I Wish All Around the World, A Very Happy Holiday Season, I hope one filled with logic, common sense and reason. I wish all laughter and joy, down to each father, mother, daughter and boy! And do me a favor folks, if you see a Veteran of any type, no matter what branch they served, wish them, well and Thank them for serving and keeping us free. WIth Warm Thoughts and Well Wishes for all, from Me!

Please forgive my tone at times, I am trying to adjust it now.


Time it seem, to pass slowly and then quickly depending on certain things. Then on top of all the emotional turmoil of this year I have been through, I gather i am having a problem controlling my tone, when I speak. I am learning some think I am angry when I speak so I will try to control my tone in such a way as to not upset people anymore. I honesty had no idea I had this problem untill it was brought to my attention recently. I am now aware it exists and will try to control it in somevway in a more positive and gentler way. Emotions build up in all of us in times of stress and tension and especially when you lose a loved one like a spouse, like i did. I am sorry if at times I offend or upset someone, when I am spoken to and respon, I will have to slow down and be more aware of how, I reply.

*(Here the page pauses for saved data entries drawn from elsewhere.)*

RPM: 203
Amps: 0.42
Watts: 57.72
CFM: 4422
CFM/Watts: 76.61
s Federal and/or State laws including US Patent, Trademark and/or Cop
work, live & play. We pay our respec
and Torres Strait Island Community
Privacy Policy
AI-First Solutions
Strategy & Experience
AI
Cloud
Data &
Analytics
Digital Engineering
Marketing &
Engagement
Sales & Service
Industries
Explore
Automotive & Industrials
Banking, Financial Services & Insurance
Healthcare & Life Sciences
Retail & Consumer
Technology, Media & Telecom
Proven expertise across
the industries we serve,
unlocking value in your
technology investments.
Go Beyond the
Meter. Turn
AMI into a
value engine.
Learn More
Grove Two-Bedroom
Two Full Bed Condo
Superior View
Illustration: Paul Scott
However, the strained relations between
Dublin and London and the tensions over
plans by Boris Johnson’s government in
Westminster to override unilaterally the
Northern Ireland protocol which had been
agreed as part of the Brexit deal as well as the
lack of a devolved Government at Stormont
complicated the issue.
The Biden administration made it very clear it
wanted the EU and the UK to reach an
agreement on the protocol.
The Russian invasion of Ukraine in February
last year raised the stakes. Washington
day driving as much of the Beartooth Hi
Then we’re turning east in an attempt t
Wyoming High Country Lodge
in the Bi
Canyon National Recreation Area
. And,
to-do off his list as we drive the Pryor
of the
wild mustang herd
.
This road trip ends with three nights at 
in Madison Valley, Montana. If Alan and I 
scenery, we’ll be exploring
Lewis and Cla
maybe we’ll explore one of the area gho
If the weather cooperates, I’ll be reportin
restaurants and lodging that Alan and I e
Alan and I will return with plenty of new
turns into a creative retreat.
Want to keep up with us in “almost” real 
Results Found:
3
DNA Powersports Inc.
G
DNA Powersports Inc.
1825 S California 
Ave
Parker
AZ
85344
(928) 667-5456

I grew up in a rough family with rough parents too, then spent much of my life in the military having to follow and give orders to others. Then I spent the last 28 years married to my wife who passed from cancer in August of 2021. I spent each of those years, basically isolated with her and taking care of her, in everyway I knew how. It wasn’t easy and i guess it has changed my tone in many ways , and it has affected my attitudes too in many ways. I need to go slower, and realize that in order to be acceptable to others when I speak I have to watch how I speak and what tone I am using. Be aware and counsious of it happening will be primary to me going forward, and i apologize to anyone I may have affected with my tone at times. It is not intentional.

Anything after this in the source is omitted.